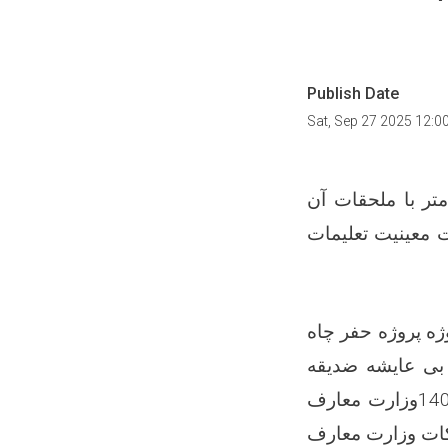
Publish Date
Sat, Sep 27 2025 12:0
ژه حفر چاه آب آشامیدنی به عمق 180 متر با ملحقات آن
 معینیت تعلیمات
ژه پروژه حفر چاه
الی بی بی عایشه ضدیقه
زارت معارف
کات وزارت معارف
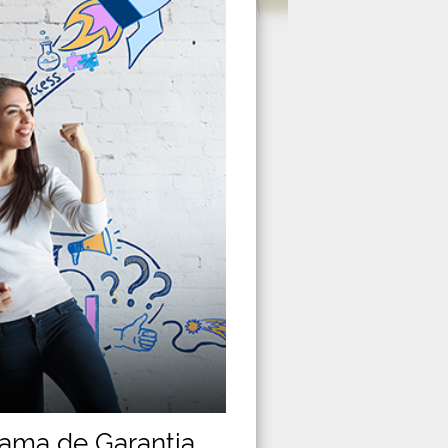
rama de Garantia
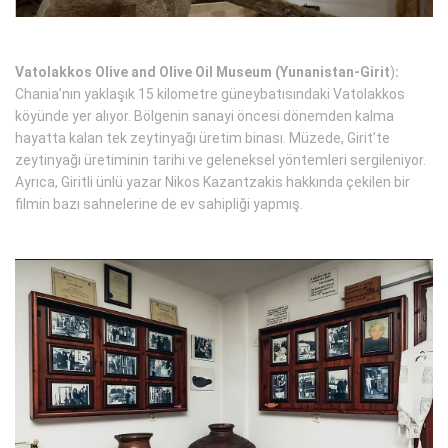
Vatolakkos Olive and Olive Oil Museum (Yunanistan-Girit
)
:
Chania’nın yaklaşık 15 kilometre güneybatısındaki Vatolakkos
köyünde yer alıyor. Bölgenin sanayi öncesi dönemden kalma
hayatta kalan tek zeytinyağı üretim binası. Müzede, Girit’te
zeytinyağı üretiminin tarihi ve geleneksel yöntemleri sergileniyor.
Ayrıca, Giritli ünlü yazar Nikos Kazantzakis hakkında çekilen bir
filmin bazı sahnelerine de ev sahipliği yapmış.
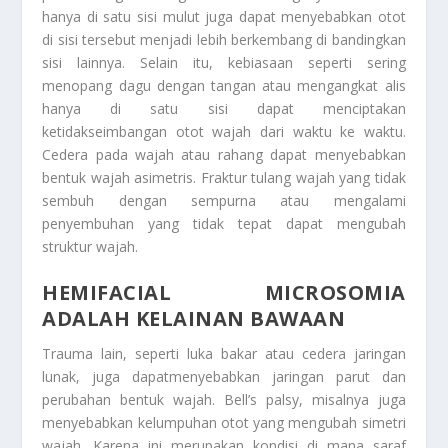
hanya di satu sisi mulut juga dapat menyebabkan otot
di sisi tersebut menjadi lebih berkembang di bandingkan
sisi lainnya. Selain itu, kebiasaan seperti sering
menopang dagu dengan tangan atau mengangkat alis
hanya di satu sisi dapat menciptakan
ketidakseimbangan otot wajah dari waktu ke waktu.
Cedera pada wajah atau rahang dapat menyebabkan
bentuk wajah asimetris. Fraktur tulang wajah yang tidak
sembuh dengan sempurna atau mengalami
penyembuhan yang tidak tepat dapat mengubah
struktur wajah.
HEMIFACIAL MICROSOMIA
ADALAH KELAINAN BAWAAN
Trauma lain, seperti luka bakar atau cedera jaringan
lunak, juga dapatmenyebabkan jaringan parut dan
perubahan bentuk wajah. Bell’s palsy, misalnya juga
menyebabkan kelumpuhan otot yang mengubah simetri
wajah. Karena ini merupakan kondisi di mana saraf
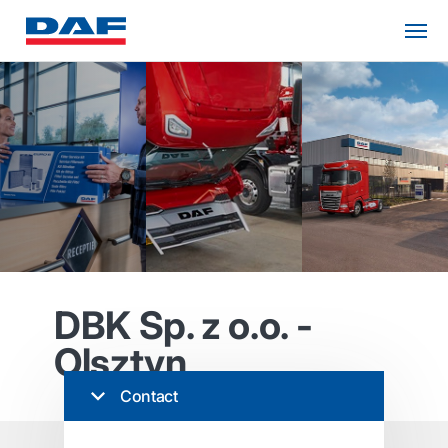
DBK Sp. z o.o. -
Olsztyn
Contact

» Assignment
If a line of the entries above includes the word "hanya", count it; then state the total and nothing else.

» Completed task
2